The Potential for Chlorine Activation in Continental Environments and from Urban Grime Surfaces

EMMA MCLAY, Yao Yan Huang, D. James Donaldson, Trevor VandenBoer, York University

     Abstract Number: 180
     Working Group: Aerosol Chemistry

Abstract
Atmospheric chlorine radicals can play a role in atmospheric oxidation pathways that may lead to ozone and secondary organic aerosol (SOA) production. Their importance derives from their reaction rates which exceed those of hydroxyl radicals by 1-2 orders of magnitude. Nitryl chloride (ClNO₂), a well-known precursor to chlorine radicals, is largely understood to come from heterogeneous reaction of chloride-containing surfaces with N₂O₅, but these are predominantly limited to aerosols with sea-salt influence, despite the observed presence of ClNO₂ in continental areas free of sea-salt aerosol. This work aims to understand heterogeneous ClNO₂ chemistry in continental areas and on non-aerosol surfaces, like urban grime, the chemically complex films found on impervious urban surfaces.

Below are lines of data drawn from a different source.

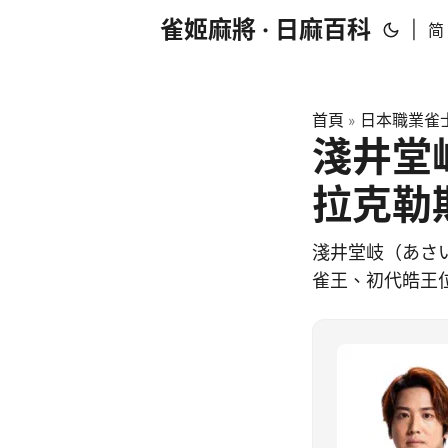
雀姬麻將 · 日麻百科
|
简
首頁
日本職業雀士
»
淺井堂岐
拉克勒
淺井堂岐（あさ
雀王、初代皓王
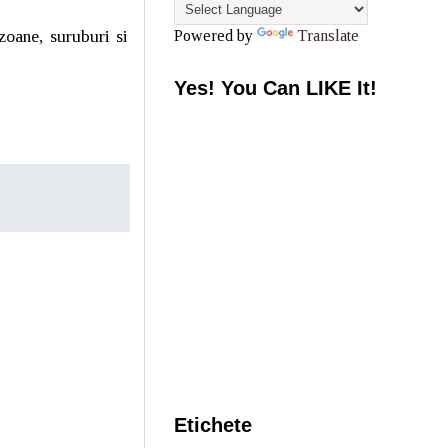
zoane, suruburi si
Powered by
Translate
Yes! You Can LIKE It!
Etichete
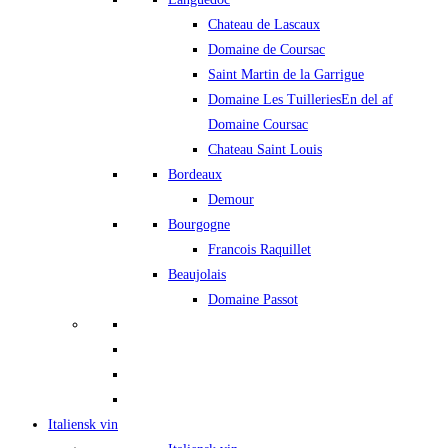
Chateau de Lascaux
Domaine de Coursac
Saint Martin de la Garrigue
Domaine Les Tuilleries
En del af
Domaine Coursac
Chateau Saint Louis
Bordeaux
Demour
Bourgogne
Francois Raquillet
Beaujolais
Domaine Passot
Italiensk vin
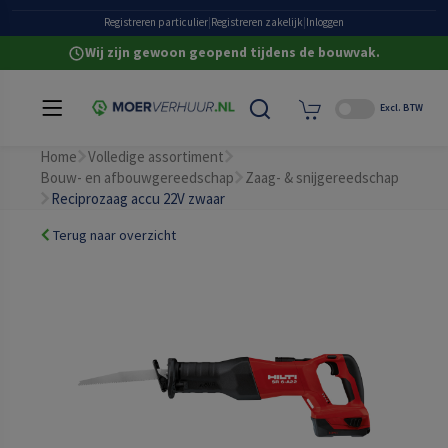
Grote eigen voorraad
Registreren particulier
|
Registreren zakelijk
|
Inloggen
Wij zijn gewoon geopend tijdens de bouwvak.
Excl. BTW
Home
Volledige assortiment
Bouw- en afbouwgereedschap
Zaag- & snijgereedschap
Reciprozaag accu 22V zwaar
Terug naar overzicht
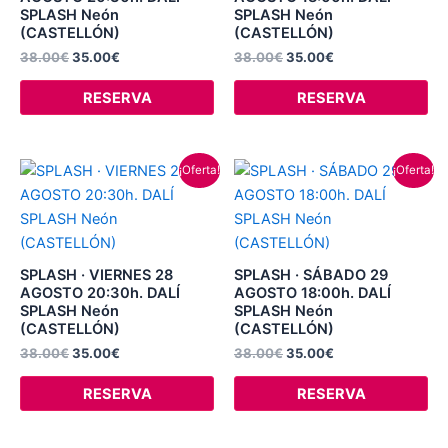
SPLASH Neón
SPLASH Neón
(CASTELLÓN)
(CASTELLÓN)
38.00
€
35.00
€
38.00
€
35.00
€
RESERVA
RESERVA
El
El
El
El
¡Oferta!
¡Oferta!
precio
precio
precio
precio
original
actual
original
actual
era:
es:
era:
es:
38.00€.
35.00€.
38.00€.
35.00€.
SPLASH · VIERNES 28
SPLASH · SÁBADO 29
AGOSTO 20:30h. DALÍ
AGOSTO 18:00h. DALÍ
SPLASH Neón
SPLASH Neón
(CASTELLÓN)
(CASTELLÓN)
38.00
€
35.00
€
38.00
€
35.00
€
RESERVA
RESERVA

Analysis of publicly available particulate matter ionic composition data from Canadian continental locations (Etobicoke, Saskatoon, Quebec, and Montreal) revealed ubiquitous depletion of chloride with correlation of nitrate and the sodium-chloride difference (‘missing chloride’). This implies displacement of chloride by nitrate through some mechanism, which is enhanced during wintertime when road salts are applied. Similarly, in a study of urban grime samples from three continental locations in Ontario, evidence for such displacement was also found, but only for one location (Toronto) and with reversed seasonality. This prior work inspired a concerted field campaign in February 2024 in Toronto where urban grime and size-resolved aerosol samples were collected simultaneously, targeting road salt influence, in addition to summertime collection of size-resolved aerosols for comparison. Ionic composition of both sample types will be determined and compared. Direct reaction of N₂O₅ with the urban grime samples in a coated-wall flow tube reactor will be conducted to probe any ClNO₂ production. This presentation will explore Cl-reservoirs and ClNO₂ production from aerosol and non-aerosol surfaces in environments that are currently lacking study, providing additional insight into broader chlorine chemistry that can contribute to atmospheric oxidation.